Tiré de La liberté dans un monde fragile, L’Échappée, 2018
Traduit de l’espagnol par Sonia Balidian

Au sein d’une œuvre ample et variée, appartenant selon les cas à la sociologie critique, la théologie, l’histoire du droit ou de la propagande, et ne reculant pas le cas échéant devant la polémique intellectuelle, Ellul se consacra au début des années 1970 à une étude exhaustive du concept de « révolution », à travers ses deux livres Autopsie de la révolution (1969) et De la révolution aux révoltes (1972). Il leur en ajouta un troisième en 1982 avec Changer de révolution, qui revêt un grand intérêt car il constitue un point d’inflexion sur la question de la technologie, par rapport aux positions qu’il avait développées depuis les années 1950.

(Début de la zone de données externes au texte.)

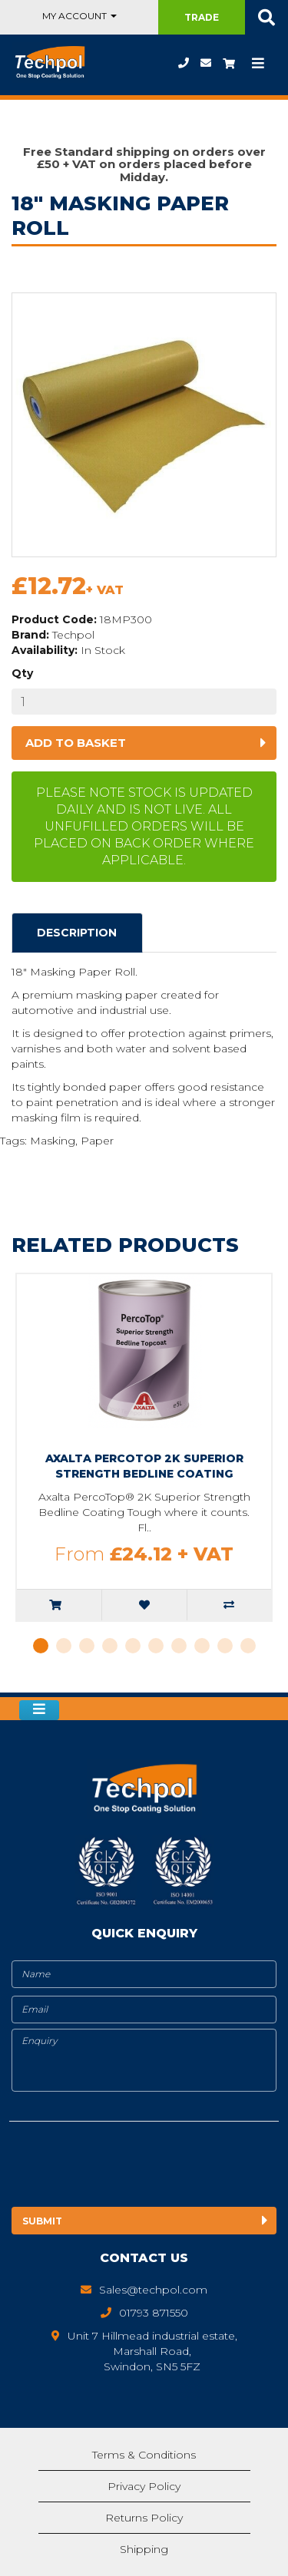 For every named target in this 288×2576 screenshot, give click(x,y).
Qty (22, 673)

Dans les années 1930, Ellul faisait partie avec son ami Bernard Charbonneau du petit mouvement personnaliste, un courant intellectuel qui à cette époque s’opposait tout autant au fascisme et au communisme qu’à la société libérale. Rapidement, ces deux auteurs prirent toutefois des distances avec ledit mouvement, entre autres à cause de mésententes avec Emmanuel Mounier qui était son chef de file (1). Pendant la guerre, Ellul fut exclu de son poste dans l’enseignement par le gouvernement de Pétain, et il pratiqua l’agriculture pendant un temps, participant à la Résistance sans toutefois prendre les armes. Après la guerre, il reprit le professorat et participa de nouveau à des groupes de réflexion aux côtés de son ami Charbonneau. C’est ainsi qu’en 1962, ayant fait parvenir à Guy Debord son livre Propagandes, et constatant que ce livre était très apprécié des situationnistes, il en vint à leur proposer sa collaboration. Pourtant, cette proposition sera repoussée par le groupe à cause de sa foi chrétienne.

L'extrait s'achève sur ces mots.